Returns a number that represents the position of a string within another string.

Syntax

AT(<search expC>, <target expC> [, <nth occurrence expN>])

<search expC>

The string you want to search for in <target expC>.

<target expC>

The string in which to search for <search expC>.

<nth occurrence expN>

Which occurrence of the string to find. By default, dBASE Plus searches for the first occurrence. You can search for other occurrences by specifying the number, which must be greater than zero.

Description

AT( ) returns the numeric position where a search string begins in a target string. AT( ) searches one character at a time from left to right, beginning to end, from the first character to the last character. The search is case-sensitive. Use UPPER( ) or LOWER( ) to make the search case-insensitive.

You can specify which occurrence of the search string to find by specifying a number for <nth occurrence expN>. If you omit this argument, AT( ) returns the starting position of the first occurrence of the search string.

AT( ) returns 0 when

The search string isn’t found.

The search string or target string is empty.

The search string is longer than the target string.

The <nth occurrence expN> occurrence doesn't exist.

When AT( ) counts characters in a memo field, it counts two characters for each carriage-return and linefeed combination (CR/LF) in the memo field.

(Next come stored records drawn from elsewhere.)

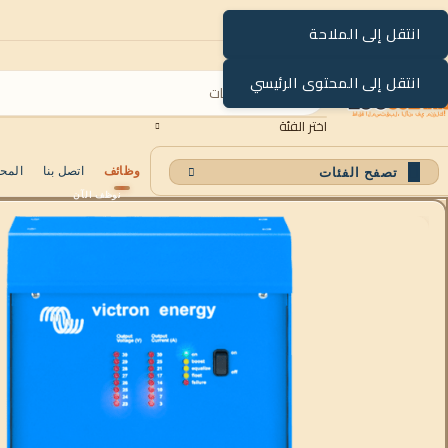
انتقل إلى الملاحة
انتقل إلى المحتوى الرئيسي
اختر الفئة
وظائف
اتصل بنا
المح
تصفح الفئات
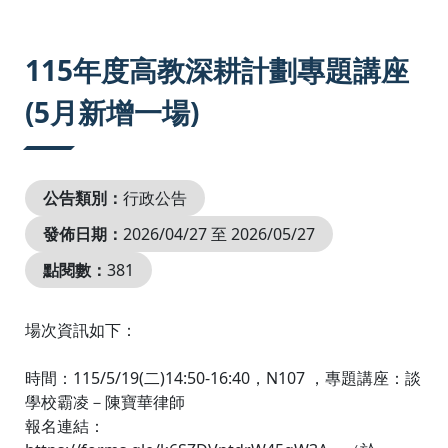
:::
115年度高教深耕計劃專題講座
(5月新增一場)
公告類別：
行政公告
發佈日期：
2026/04/27 至 2026/05/27
點閱數：
381
場次資訊如下：
時間：115/5/19(二)14:50-16:40，N107 ，專題講座：談
學校霸凌－陳寶華律師
報名連結：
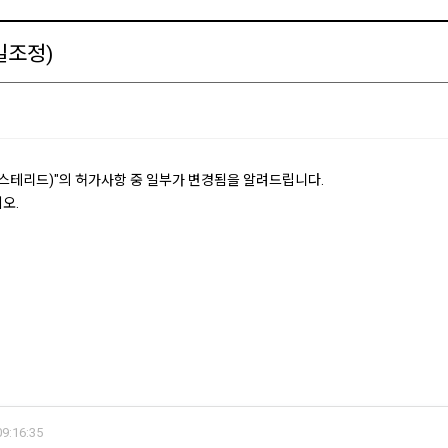
일조정)
스테리드)"의 허가사항 중 일부가 변경됨을 알려드립니다.
오.
9:16:35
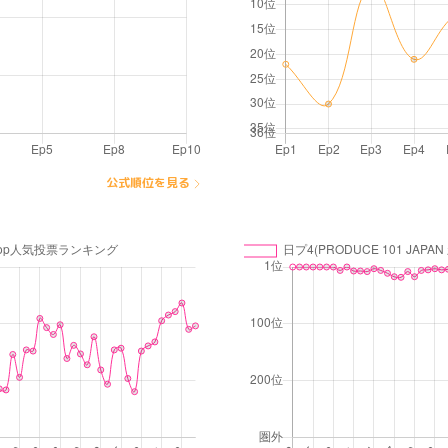
公式順位を見る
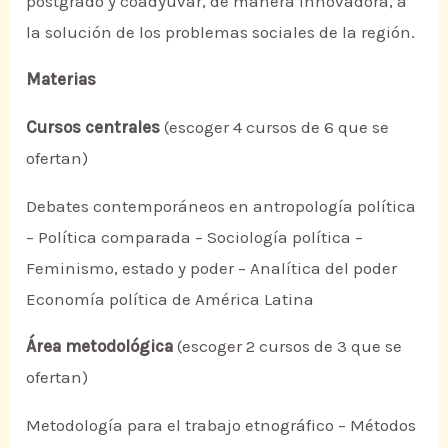
postgrado y coadyuvar, de manera innovadora, a
la solución de los problemas sociales de la región.
Materias
Cursos centrales
(escoger 4 cursos de 6 que se
ofertan)
Debates contemporáneos en antropología política
– Política comparada – Sociología política –
Feminismo, estado y poder – Analítica del poder
Economía política de América Latina
Área metodológica
(escoger 2 cursos de 3 que se
ofertan)
Metodología para el trabajo etnográfico – Métodos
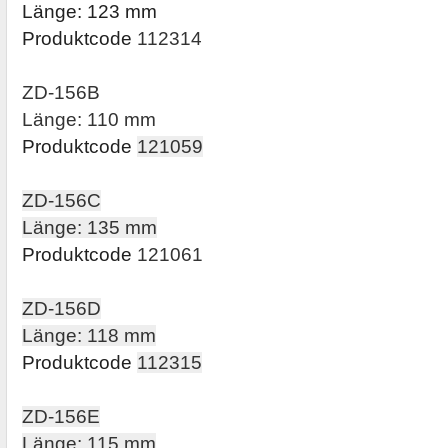
Länge: 123 mm
Produktcode
112314
ZD-156B
Länge: 110 mm
Produktcode
121059
ZD-156C
Länge: 135 mm
Produktcode
121061
ZD-156D
Länge: 118 mm
Produktcode
112315
ZD-156E
Länge: 115 mm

Use RAT( ) to find the starting position of <search expC>, searching from right to left, end to beginning. Use the substring operator ($) to learn if one string exists within another.

The indexOf( ) method is similar to the AT( ) function, but in addition to the syntactic difference of being a method instead of a function and the fact that the position is zero-based, the method’s optional parameter specifies where to start searching instead of the nth occurrence to find.